7.2.5. HBase MapReduce Summary to File Example

This very similar to the summary example above, with exception that this is using HBase as a MapReduce source but HDFS as the sink. The differences are in the job setup and in the reducer. The mapper remains the same.

Configuration cOnfig= HBaseConfiguration.create();
Job job = new Job(config,"ExampleSummaryToFile");
job.setJarByClass(MySummaryFileJob.class); // class that contains mapper and reducer
Scan scan = new Scan();
scan.setCaching(500); // 1 is the default in Scan, which will be bad for MapReduce jobs
scan.setCacheBlocks(false); // don't set to true for MR jobs
// set other scan attrs
sourceTable, // input table
scan, // Scan instance to control CF and attribute selection
MyMapper.class, // mapper class
Text.class, // mapper output key
IntWritable.class, // mapper output value
job.setReducerClass(MyReducer.class); // reducer class
job.setNumReduceTasks(1); // at least one, adjust as required
FileOutputFormat.setOutputPath(job, new Path("/tmp/mr/mySummaryFile")); // adjust directories as required
boolean b = job.waitForCompletion(true);
if (!b) {
throw new IOException("error with job!");

As stated above, the previous Mapper can run unchanged with this example. As for the Reducer, it is a “generic” Reducer instead of extending TableMapper and emitting Puts.

public static class MyReducer extends Reducer {
public void reduce(Text key, Iterable values, Context context) throws IOException, InterruptedException {
int i = 0;
for (IntWritable val : values) {
i += val.get();
context.write(key, new IntWritable(i));

7.2.6. HBase MapReduce Summary to HBase Without Reducer

It is also possible to perform summaries without a reducer – if you use HBase as the reducer.

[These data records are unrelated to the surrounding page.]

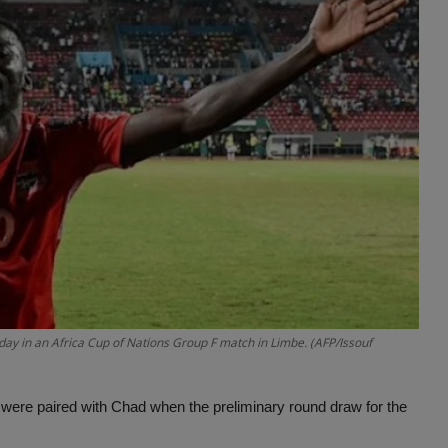
ay in an Africa Cup of Nations Group F match in Limbe. (AFP/Issouf
 were paired with Chad when the preliminary round draw for the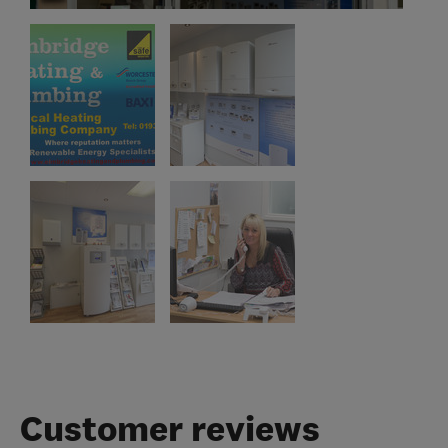
Customer reviews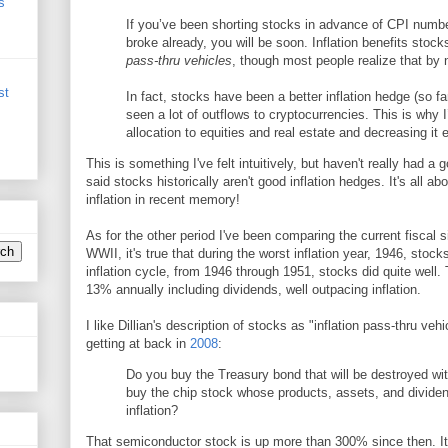
s
If you’ve been shorting stocks in advance of CPI numbe
broke already, you will be soon. Inflation benefits stoc
pass-thru vehicles
, though most people realize that by 
st
In fact, stocks have been a better inflation hedge (so f
seen a lot of outflows to cryptocurrencies. This is why
allocation to equities and real estate and decreasing it 
This is something I've felt intuitively, but haven't really had
said stocks historically aren't good inflation hedges. It's all ab
inflation in recent memory!
As for the other period I've been comparing the current fiscal si
WWII, it's true that during the worst inflation year, 1946, stock
inflation cycle, from 1946 through 1951, stocks did quite well
13% annually including dividends, well outpacing inflation.
I like Dillian's description of stocks as "inflation pass-thru veh
getting at back in
2008
:
Do you buy the Treasury bond that will be destroyed with
buy the chip stock whose products, assets, and dividend
inflation?
That semiconductor stock is up more than 300% since then. It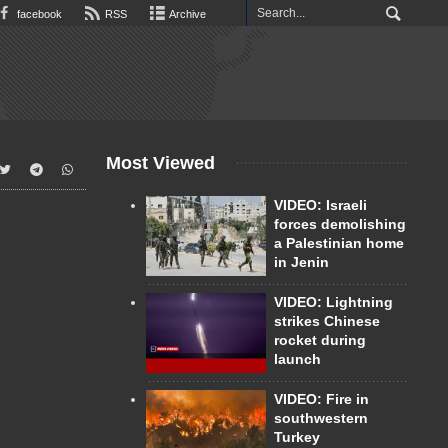
facebook
RSS
Archive
Most Viewed
VIDEO: Israeli
forces demolishing
a Palestinian home
in Jenin
VIDEO: Lightning
strikes Chinese
rocket during
launch
VIDEO: Fire in
southwestern
Turkey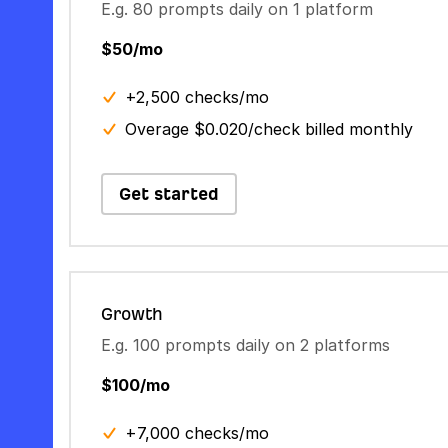
E.g. 80 prompts daily on 1 platform
$50/mo
+2,500 checks/mo
Overage $0.020/check billed monthly
Get started
Growth
E.g. 100 prompts daily on 2 platforms
$100/mo
+7,000 checks/mo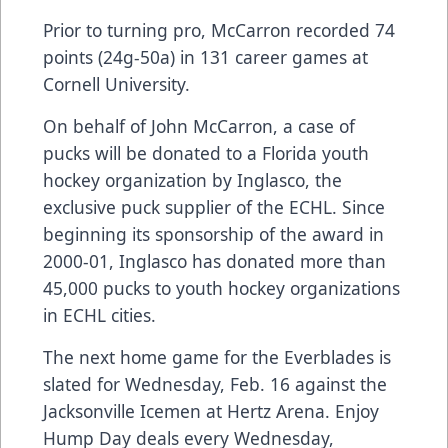
Prior to turning pro, McCarron recorded 74
points (24g-50a) in 131 career games at
Cornell University.
On behalf of John McCarron, a case of
pucks will be donated to a Florida youth
hockey organization by
Inglasco
, the
exclusive puck supplier of the ECHL. Since
beginning its sponsorship of the award in
2000-01,
Inglasco
has donated more than
45,000 pucks to youth hockey organizations
in ECHL cities.
The next home game for the Everblades is
slated for Wednesday, Feb. 16 against the
Jacksonville Icemen at Hertz Arena. Enjoy
Hump Day deals every Wednesday,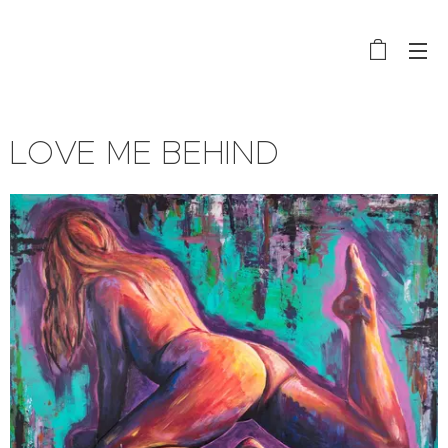
LOVE ME BEHIND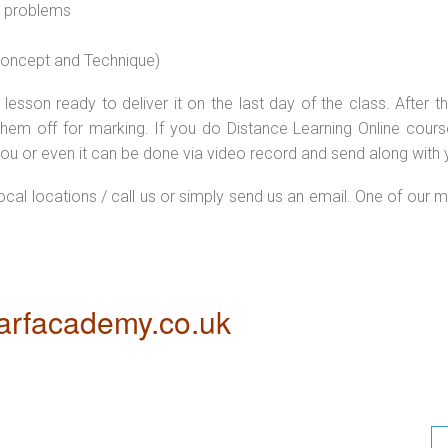
l problems
 concept and Technique)
lesson ready to deliver it on the last day of the class. After
hem off for marking. If you do Distance Learning Online cour
ou or even it can be done via video record and send along with y
local locations / call us or simply send us an email. One of our m
rfacademy.co.uk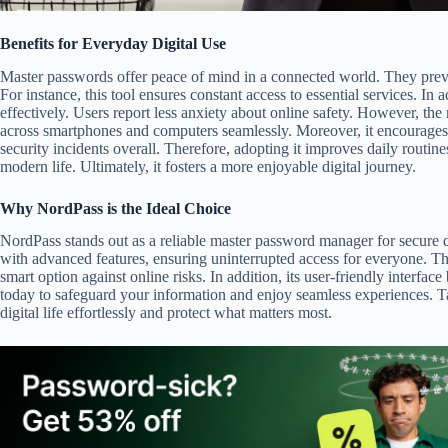
Benefits for Everyday Digital Use
Master passwords offer peace of mind in a connected world. They preven
For instance, this tool ensures constant access to essential services. In a
effectively. Users report less anxiety about online safety. However, the re
across smartphones and computers seamlessly. Moreover, it encourages b
security incidents overall. Therefore, adopting it improves daily routine
modern life. Ultimately, it fosters a more enjoyable digital journey.
Why NordPass is the Ideal Choice
NordPass stands out as a reliable master password manager for secure di
with advanced features, ensuring uninterrupted access for everyone. This
smart option against online risks. In addition, its user-friendly interfa
today to safeguard your information and enjoy seamless experiences.
digital life effortlessly and protect what matters most.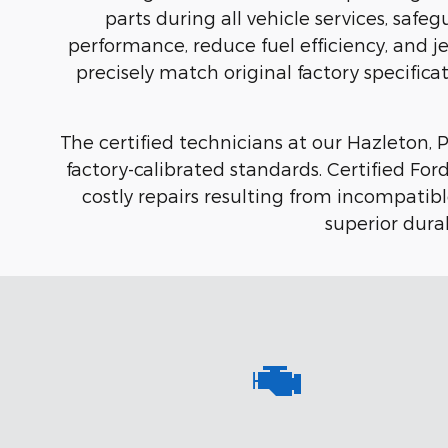
parts during all vehicle services, saf
performance, reduce fuel efficiency, and j
precisely match original factory specificat
The certified technicians at our Hazleton, PA
factory-calibrated standards. Certified F
costly repairs resulting from incompati
superior durab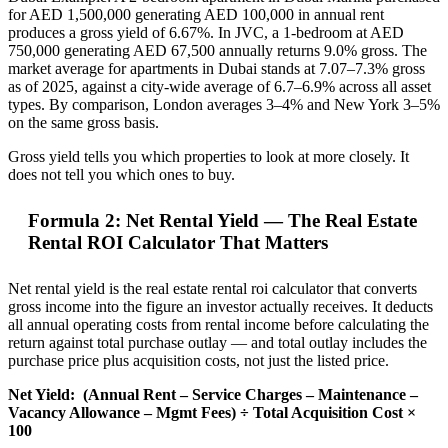
for AED 1,500,000 generating AED 100,000 in annual rent
produces a gross yield of 6.67%. In JVC, a 1-bedroom at AED
750,000 generating AED 67,500 annually returns 9.0% gross. The
market average for apartments in Dubai stands at 7.07–7.3% gross
as of 2025, against a city-wide average of 6.7–6.9% across all asset
types. By comparison, London averages 3–4% and New York 3–5%
on the same gross basis.
Gross yield tells you which properties to look at more closely. It
does not tell you which ones to buy.
Formula 2: Net Rental Yield — The Real Estate
Rental ROI Calculator That Matters
Net rental yield is the real estate rental roi calculator that converts
gross income into the figure an investor actually receives. It deducts
all annual operating costs from rental income before calculating the
return against total purchase outlay — and total outlay includes the
purchase price plus acquisition costs, not just the listed price.
Net Yield:
(Annual Rent – Service Charges – Maintenance –
Vacancy Allowance – Mgmt Fees) ÷ Total Acquisition Cost ×
100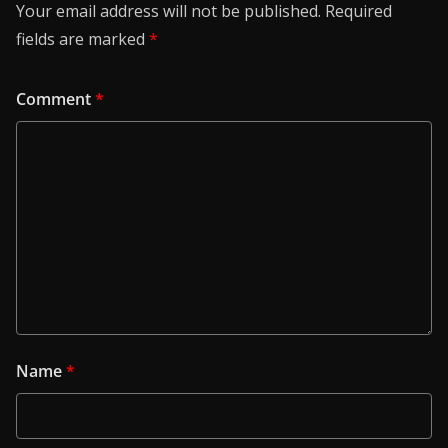
Your email address will not be published.
Required
fields are marked
*
Comment
*
Name
*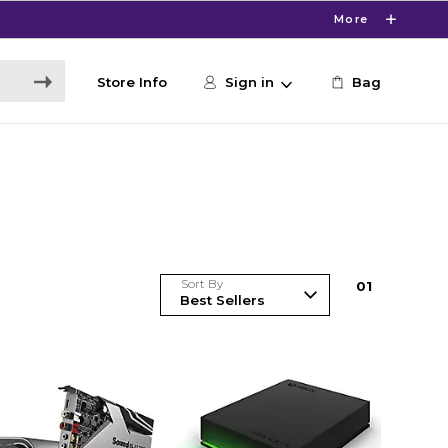
More
Store Info
Sign in
Bag
Sort By
0
1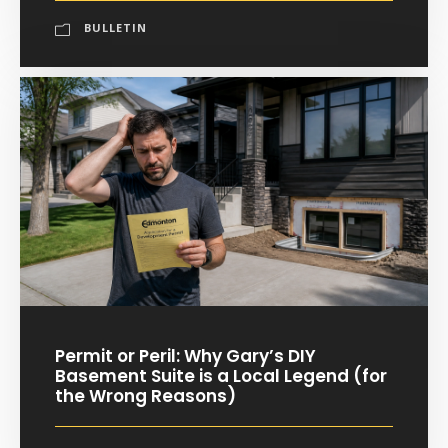
BULLETIN
Permit or Peril: Why Gary’s DIY
Basement Suite is a Local Legend (for
the Wrong Reasons)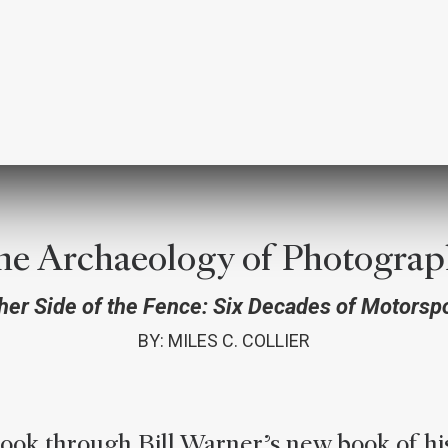
he Archaeology of Photograp
her Side of the Fence: Six Decades of Motorsp
BY: MILES C. COLLIER
look through Bill Warner’s new book of hi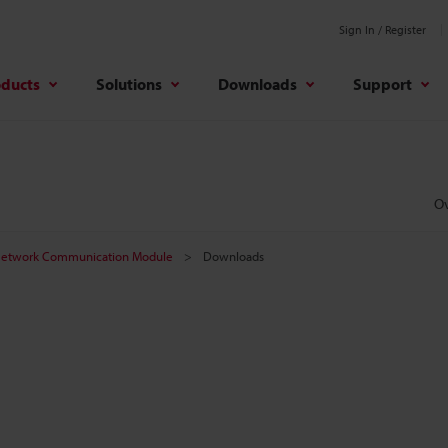
Sign In / Register
oducts
Solutions
Downloads
Support
O
etwork Communication Module
Downloads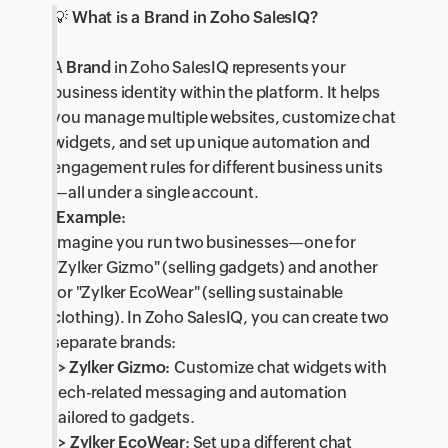
💡
What is a Brand in Zoho SalesIQ?
A
Brand
in Zoho SalesIQ represents your
business identity within the platform. It helps
you manage multiple websites, customize chat
widgets, and set up unique automation and
engagement rules for different business units
—all under a single account.
Example:
Imagine you run two businesses—one for
"Zylker Gizmo" (selling gadgets) and another
for "Zylker EcoWear" (selling sustainable
clothing). In Zoho SalesIQ, you can create two
separate brands:
->
Zylker Gizmo:
Customize chat widgets with
tech-related messaging and automation
tailored to gadgets.
-> Zylker EcoWear
: Set up a different chat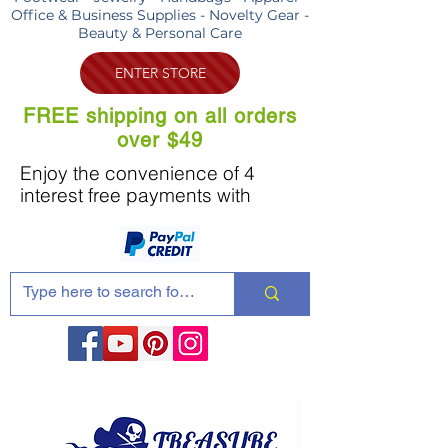
Office & Business Supplies - Novelty Gear -
Beauty & Personal Care
ENTER STORE
FREE shipping on all orders
over $49
Enjoy the convenience of 4
interest free payments with
Share these products with your friends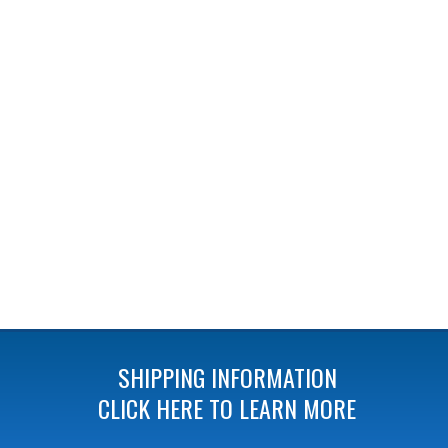
SHIPPING INFORMATION
CLICK HERE TO LEARN MORE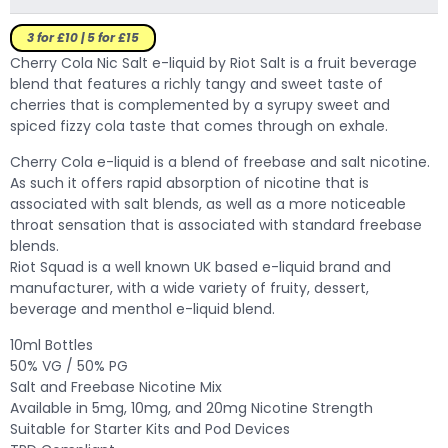
3 for £10 | 5 for £15
Cherry Cola Nic Salt e-liquid by Riot Salt is a fruit beverage
blend that features a richly tangy and sweet taste of
cherries that is complemented by a syrupy sweet and
spiced fizzy cola taste that comes through on exhale.
Cherry Cola e-liquid is a blend of freebase and salt nicotine.
As such it offers rapid absorption of nicotine that is
associated with salt blends, as well as a more noticeable
throat sensation that is associated with standard freebase
blends.
Riot Squad is a well known UK based e-liquid brand and
manufacturer, with a wide variety of fruity, dessert,
beverage and menthol e-liquid blend.
10ml Bottles
50% VG / 50% PG
Salt and Freebase Nicotine Mix
Available in 5mg, 10mg, and 20mg Nicotine Strength
Suitable for Starter Kits and Pod Devices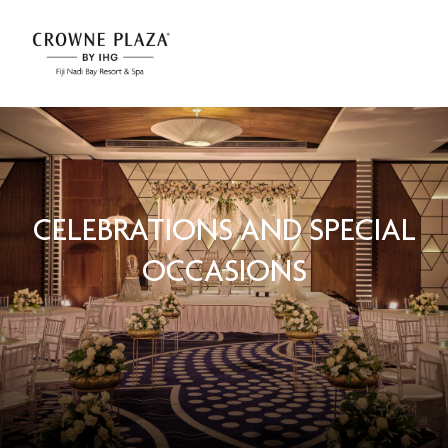
CELEBRATIONS AND SPECIAL
OCCASIONS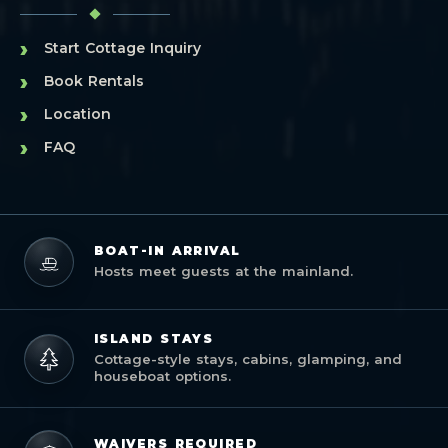
›
Start Cottage Inquiry
›
Book Rentals
›
Location
›
FAQ
BOAT-IN ARRIVAL
Hosts meet guests at the mainland.
ISLAND STAYS
Cottage-style stays, cabins, glamping, and
houseboat options.
WAIVERS REQUIRED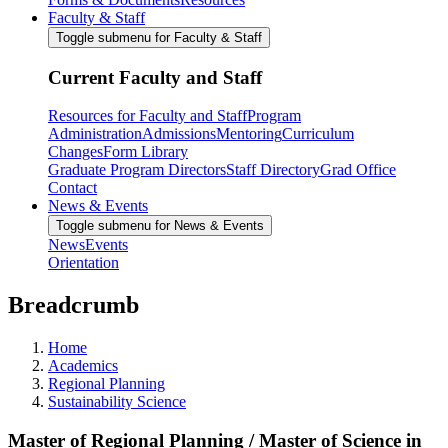
Faculty & Staff
Toggle submenu for Faculty & Staff
Current Faculty and Staff
Resources for Faculty and Staff
Program
Administration
Admissions
Mentoring
Curriculum
Changes
Form Library
Graduate Program Directors
Staff Directory
Grad Office
Contact
News & Events
Toggle submenu for News & Events
News
Events
Orientation
Breadcrumb
Home
Academics
Regional Planning
Sustainability Science
Master of Regional Planning / Master of Science in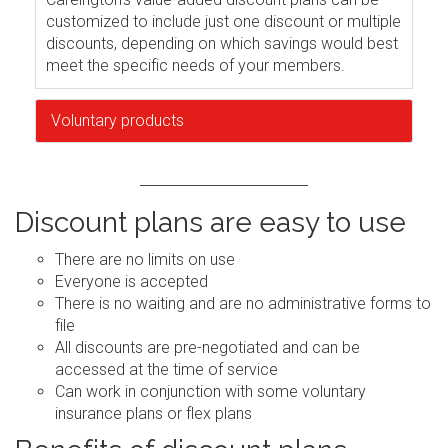
customized to include just one discount or multiple
discounts, depending on which savings would best
meet the specific needs of your members.
Voluntary products
Discount plans are easy to use
There are no limits on use
Everyone is accepted
There is no waiting and are no administrative forms to
file
All discounts are pre-negotiated and can be
accessed at the time of service
Can work in conjunction with some voluntary
insurance plans or flex plans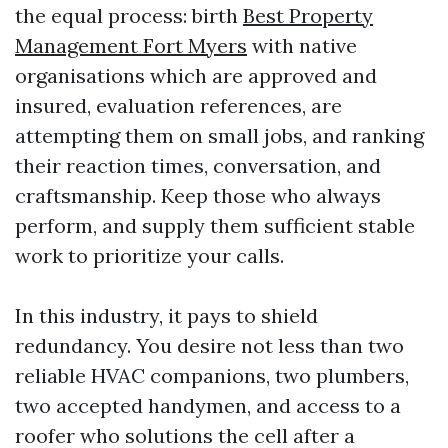
the equal process: birth
Best Property
Management Fort Myers
with native
organisations which are approved and
insured, evaluation references, are
attempting them on small jobs, and ranking
their reaction times, conversation, and
craftsmanship. Keep those who always
perform, and supply them sufficient stable
work to prioritize your calls.
In this industry, it pays to shield
redundancy. You desire not less than two
reliable HVAC companions, two plumbers,
two accepted handymen, and access to a
roofer who solutions the cell after a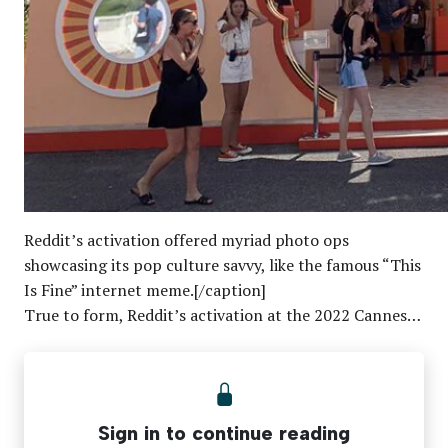
Reddit’s activation offered myriad photo ops
showcasing its pop culture savvy, like the famous “This
Is Fine” internet meme.[/caption]
True to form, Reddit’s activation at the 2022 Cannes…
Sign in to continue reading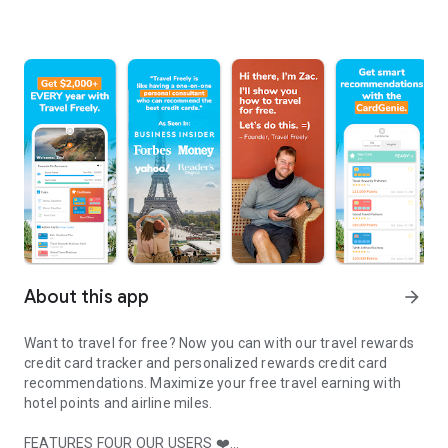
About this app
arrow_forward
Want to travel for free?
Now you can with our travel rewards
credit card tracker and personalized rewards credit card
recommendations. Maximize your free travel earning with
hotel points and airline miles.
FEATURES FOUR OUR USERS ❤️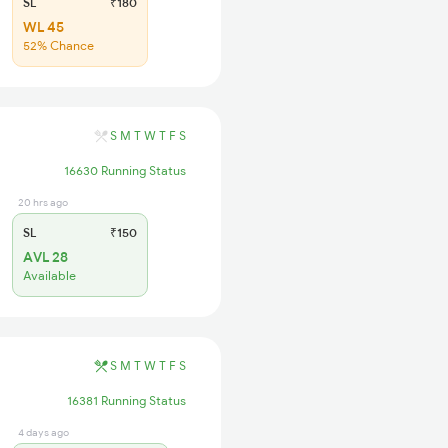
SL
₹180
WL 45
52% Chance
S
M
T
W
T
F
S
16630 Running Status
20 hrs ago
SL
₹150
AVL 28
Available
S
M
T
W
T
F
S
16381 Running Status
4 days ago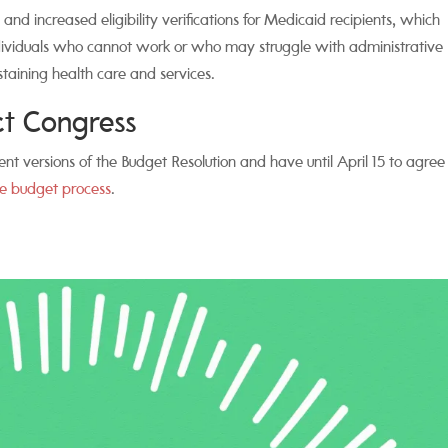
 and increased eligibility verifications for Medicaid recipients, which
individuals who cannot work or who may struggle with administrative
ustaining health care and services.
act Congress
nt versions of the Budget Resolution and have until April 15 to agree
e budget process
.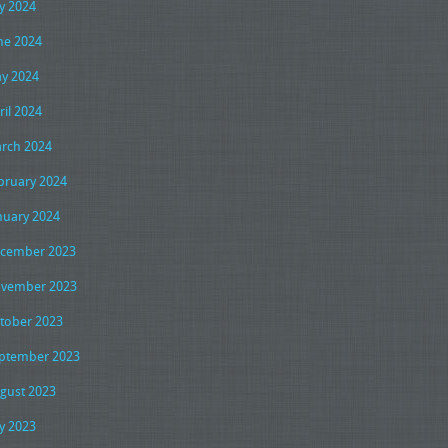
ly 2024
ne 2024
y 2024
ril 2024
rch 2024
bruary 2024
nuary 2024
cember 2023
vember 2023
tober 2023
ptember 2023
gust 2023
ly 2023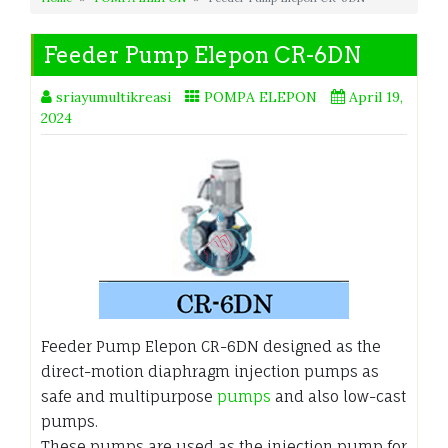
Feeder Pump Elepon CR-6DN
sriayumultikreasi
POMPA ELEPON
April 19,
2024
Feeder Pump Elepon CR-6DN designed as the
direct-motion diaphragm injection pumps as
safe and multipurpose
pumps
and also low-cast
pumps.
These pumps are used as the injection pump for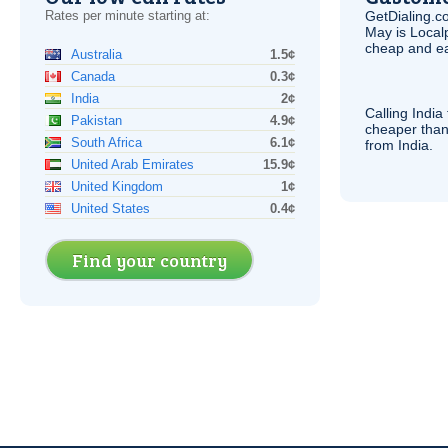
Rates per minute starting at:
GetDialing.c
May is Local
cheap and e
Australia
1.5¢
Canada
0.3¢
India
2¢
Calling India
Pakistan
4.9¢
cheaper than
South Africa
6.1¢
from India.
United Arab Emirates
15.9¢
United Kingdom
1¢
United States
0.4¢
Find your country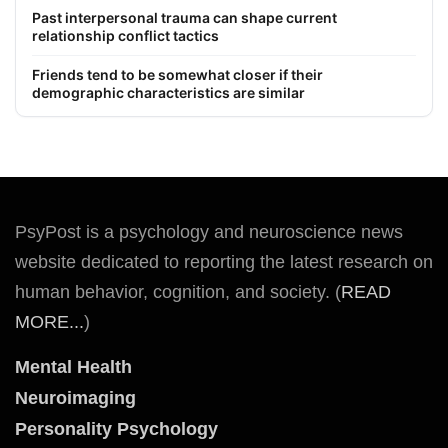
Past interpersonal trauma can shape current
relationship conflict tactics
Friends tend to be somewhat closer if their
demographic characteristics are similar
PsyPost is a psychology and neuroscience news
website dedicated to reporting the latest research on
human behavior, cognition, and society. (
READ
MORE...
)
Mental Health
Neuroimaging
Personality Psychology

An HBase target table would need to exist for the job summary. The HTable method incrementColumnValue would be used to atomically increment values. From a performance perspective, it might make sense to keep a Map of values with their values to be incremeneted for each map-task, and make one update per key at during the cleanup method of the mapper. However, your milage may vary depending on the number of rows to be processed and unique keys.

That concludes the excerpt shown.